Francesco Urso started Wolf Project in 2019 because he wanted to create beauty products for men, by men. With experience as a former Procter & Gamble Brand Director in China, Russia, and Europe “across Beauty and Household Care,” he has taken it upon himself to lead the evolution of men’s skincare, in particular, and “the way men take care of themselves” in general.

At Wolf Project, Francesco Urso leads with the “ambition of transforming the way men take care of their skin” and “upgrading to more advanced skin care rituals like face mask sheets.” The company’s products are designed in Geneva, Switzerland, and then manufactured in Seoul, South Korea—the “most advanced skin care market in the world.” Wolf Project’s leading product is “The Deep Hydration Sheet Mask.” This mask gives men “firm, bright, younger looking skin” in just 15 minutes.

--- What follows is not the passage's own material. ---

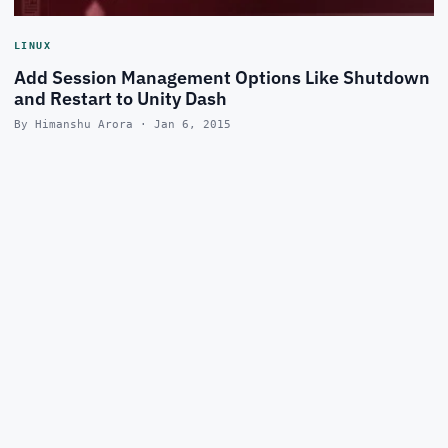
LINUX
Add Session Management Options Like Shutdown
and Restart to Unity Dash
By Himanshu Arora · Jan 6, 2015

Prior to launching Wolf Project, Francesco Urso worked as Brand Director for Procter & Gamble. He served this role for the Chinese market, the Eastern European market, and the Central Asian market. For China, he led the “end to end management” for the Pantene line. For Eastern Europe and Central Asia, he managed “the top and bottom line delivery of the detergent and softeners business in Russia, Ukraine, Kazakhstan and all other Central Asian Republics.”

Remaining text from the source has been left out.